C'est le film As Far as I Can Walk du réalisateur serbe Stefan Arsenijevic qui a remporté le Globe de cristal, prix principal du Festival du film de Karlovy Vary, mais aussi le prix du meilleur interprète masculin et un prix spécial pour la photographie. Le long-métrage est une co-production entre la Serbie, la France, le Luxembourg, la Bulgarie et la Lituanie. Il raconte l'histoire de deux migrants africains, Strahinja et sa femme Ababuo, qui ont quitté le Ghana avec l'espoir d'une vie meilleure en Europe. Au lieu d'atteindre leur destination finale, l'Allemagne, ils sont expulsés vers la Serbie.
Dietrich Bruggemann a quant à lui remporté le prix de la mise en scène pour le film allemand Nö, portrait d'une génération de trentenaires et de leur quête de bonheur, tandis que le prix spécial du jury a été attribué à la réalisatrice tchèque Erika Hníková pour son documentaire Every Single Minute sur des parents qui consacrent tout leur temps et leur énergie à l’éducation de leur fils.
La section compétitive East of the West, axée sur les œuvres cinématographiques issues des pays de l'ancien bloc de l'Est, de la Méditerranée et de l'Afrique du Nord, a été remportée par Nuuccha, un drame yakoute sur les conséquences de la colonisation et de l'assimilation forcée des minorités ethniques au sein de la Russie tsariste, réalisé par Vladimir Munkuev.
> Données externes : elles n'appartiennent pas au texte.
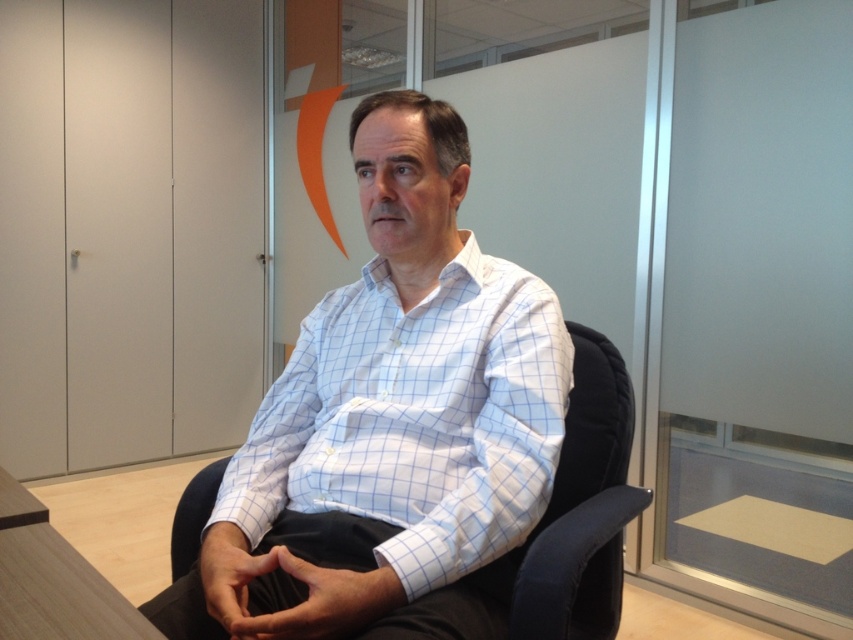 You are an interior designer assessing the office layout. You notice the white checkered shirt at center and the black fabric swivel chair at center. Which object occupies a smaller vertical space in the image?

The white checkered shirt at center has a lesser height compared to the black fabric swivel chair at center, so the white checkered shirt at center occupies a smaller vertical space. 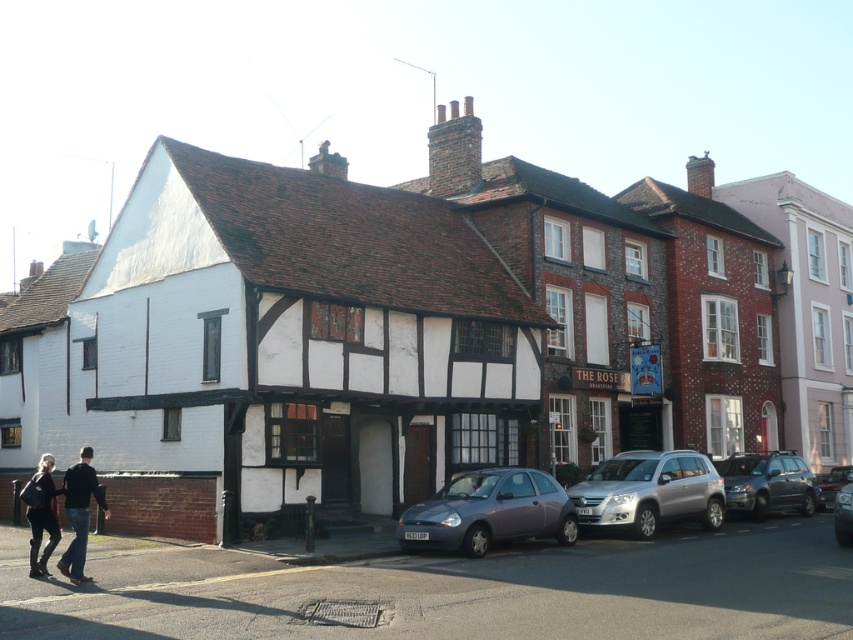 Can you confirm if metallic gray hatchback at center is bigger than metallic silver car at center right?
Le prix du public a été quant à lui décerné à Zátopek, le biopic du réalisateur David Ondříček sur le légendaire coureur tchèque Emil Zátopek.
Le festival qui s’est achevé samedi a d’ores et déjà donné rendez-vous aux festivaliers du 1er au 9 juillet 2022. En attendant pour voir certains des films-phare de la 55e édition, dont le film vainqueur, rendez-vous jusqu’au 3 septembre dans certains cinémas de Prague et Brno pour Šary Vary, des salles qui proposent le meilleur de la sélection de Karlovy Vary.